PATIENT-CENTERED CULTURES

Bensing et al. raise the question of what it means to be patient-centered.18 Is socioemotional talk always a marker of patient-centered care? Do patients want information or emotional support? Is patient-centeredness a quality of the physician's manner of speech? the patient's personality? the “culture” of the health care system? Is greater frequency of visits—characteristic of European health care systems—more important than length of individual visits, assuming that the same amount of contact time occurs over the course of an average year?

Culture may refer to ethnicity as well as professional identity. In that sense, determinants of cultural practices, such as psychosocial orientation, may be due to differences in training and the prevailing economics of health care in addition to deeply held values based on ethnicity and tradition. General practice and family practice were early adopters of Engel's biopsychosocial model and a family systems approach to health care. Although the values of internal medicine and family medicine may have converged over the years, there are differences, and the results of Bensing et al. may reflect the greater preponderance of general practitioners in their sample. Also, it raises the question of whether the health care system supports patient-centered care better in The Netherlands than in the United States.
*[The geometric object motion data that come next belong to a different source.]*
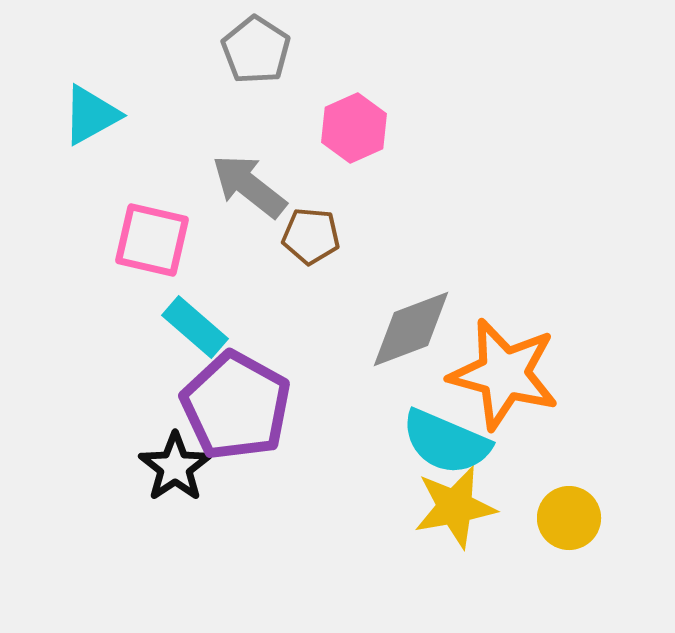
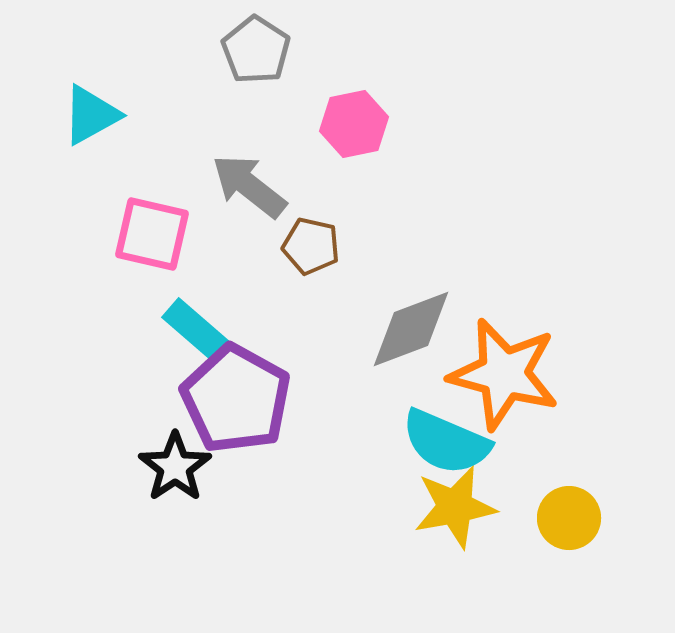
pink hexagon: moved 4 px up; rotated 12 degrees clockwise
brown pentagon: moved 10 px down; rotated 8 degrees clockwise
pink square: moved 6 px up
cyan rectangle: moved 2 px down
purple pentagon: moved 7 px up
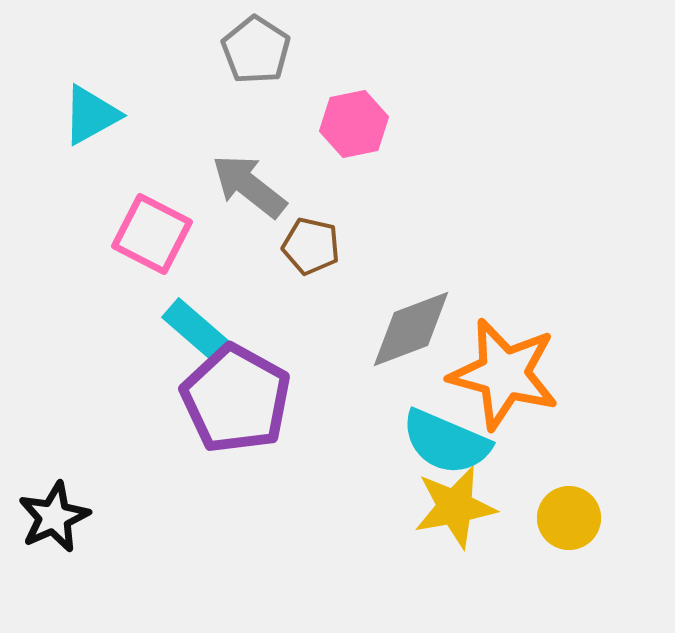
pink square: rotated 14 degrees clockwise
black star: moved 121 px left, 50 px down; rotated 10 degrees clockwise
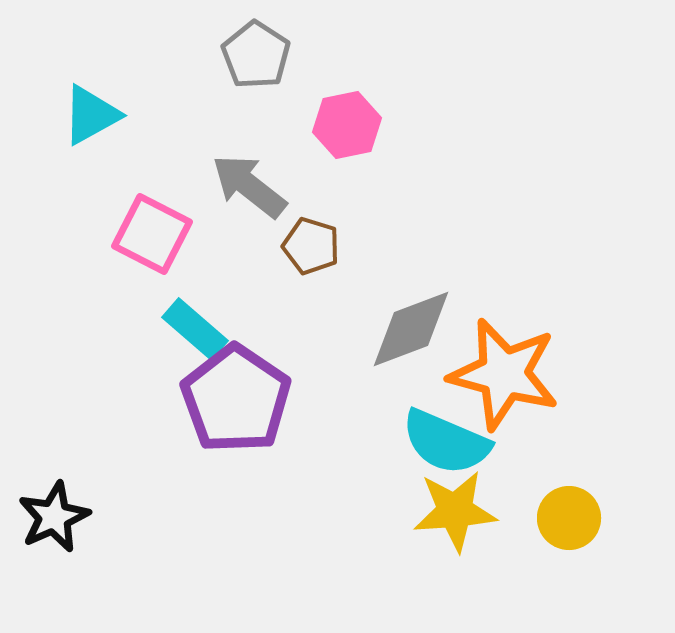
gray pentagon: moved 5 px down
pink hexagon: moved 7 px left, 1 px down
brown pentagon: rotated 4 degrees clockwise
purple pentagon: rotated 5 degrees clockwise
yellow star: moved 4 px down; rotated 6 degrees clockwise
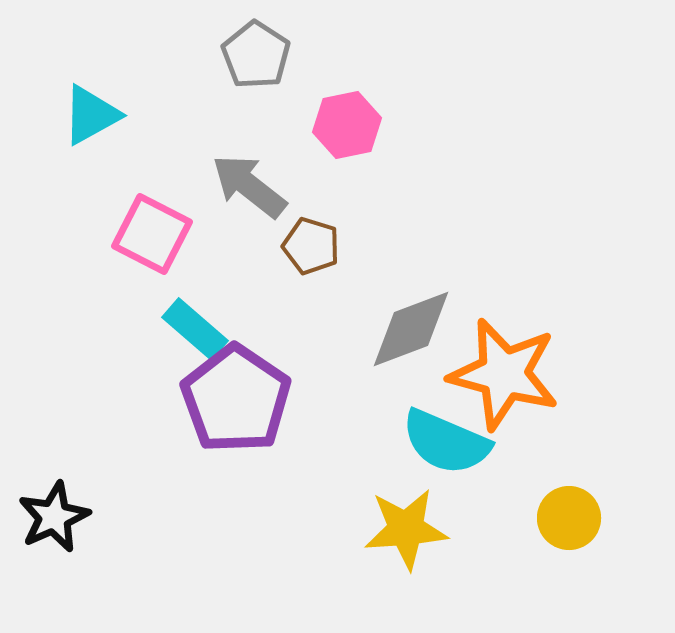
yellow star: moved 49 px left, 18 px down
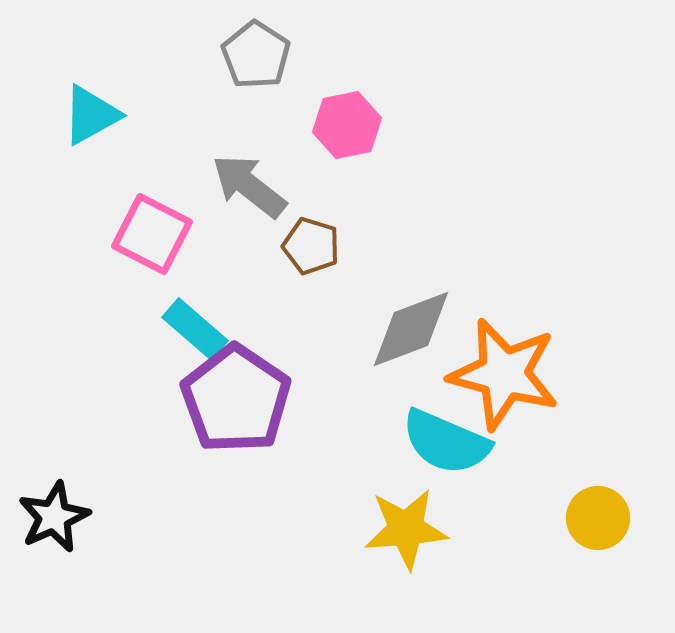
yellow circle: moved 29 px right
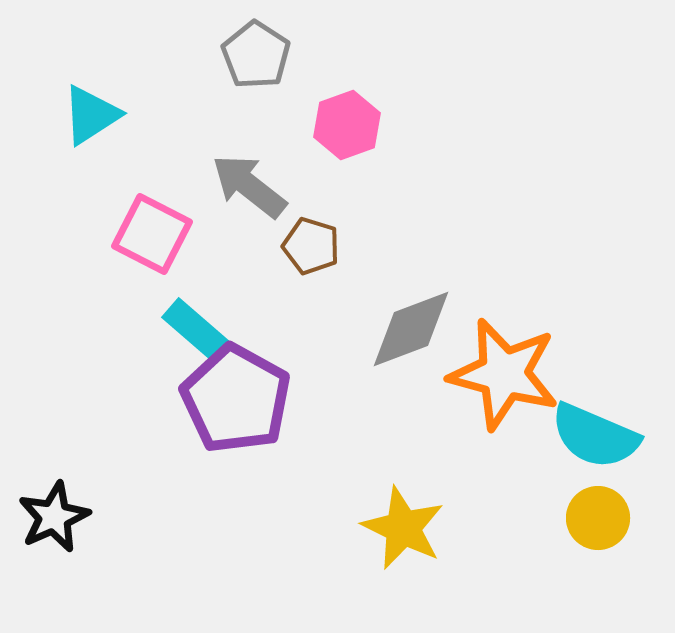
cyan triangle: rotated 4 degrees counterclockwise
pink hexagon: rotated 8 degrees counterclockwise
purple pentagon: rotated 5 degrees counterclockwise
cyan semicircle: moved 149 px right, 6 px up
yellow star: moved 3 px left, 1 px up; rotated 30 degrees clockwise
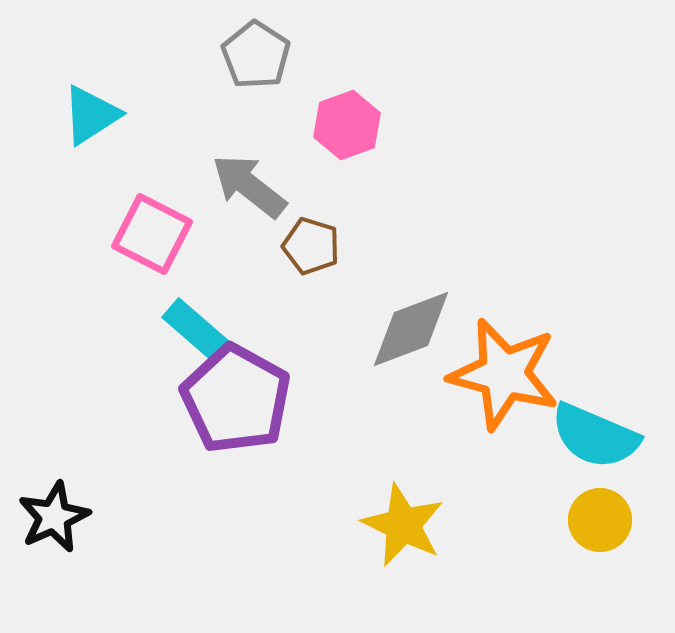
yellow circle: moved 2 px right, 2 px down
yellow star: moved 3 px up
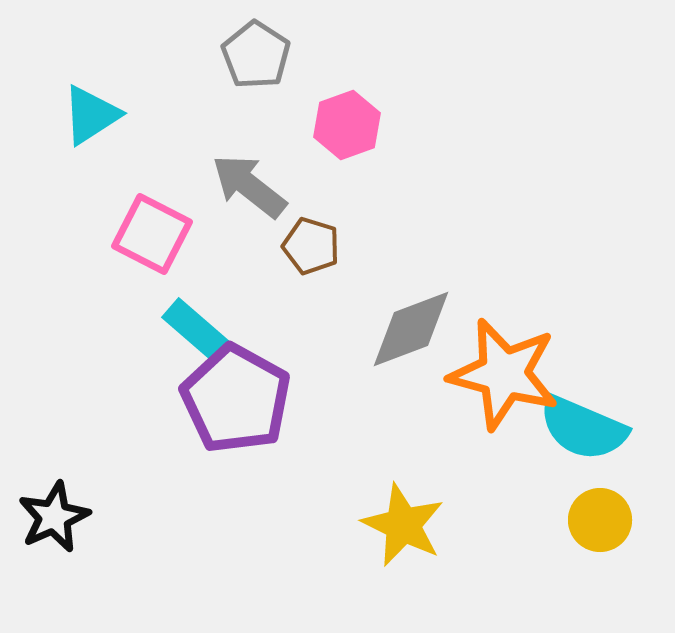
cyan semicircle: moved 12 px left, 8 px up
Can a measure that observes a single office visit, without access to how the patient feels after the visit, adequately measure the quality of healing relationships? It is not known if less biomedical talk and more psychosocial engagement actually results in better patient outcomes. Studies to date have been mixed in their ability to document these associations.1922 In addition to studies of communication behavior, it is essential to study the effect of the communication on the patient as distinct from the observations that can be made from an audiotape, and also the nature of the relationship with the physician over time; only patients can provide us with that perspective.

A NEW MODEL

Engel's biopsychosocial model23 is a profound description of ideal clinical practice. Engel proposed that illness and healing involve relationships between individuals, and can be described in terms that extend from the molecular to the societal level. Bringing a biopsychosocial approach to clinical practice requires attention to the particulars of each patient's situation as much as the understanding of universal principles.24,25 This was as well known to the ancient Greeks as it is to exemplary physicians today.12,2628 There is a temptation, though, to regard anything but person-to-person discourse as extrinsic to the patient-physician relationship, and to then set up false dichotomies between “impersonal” and “humane” aspects of care. This was brought home to me when, several years ago, a student asked me whether he should do a “regular” or a “biopsychosocial” interview when we were about to see a patient together.29 The alternative view is to understand these aspects of clinical care as “not-two-not-one.” From one perspective, there are clearly differences between the physician and the setting, between culture and dyadic relationships, between e-mail and in-person communication, and between legislated mandates and spontaneous physician action. However, all of these media can be vehicles for understanding, empathy, and healing. Our task, then, is to keep in mind a qualitative, holistic view of illness and healing, while at the same time making quantitative linear approximations in order to promote effective healing interventions.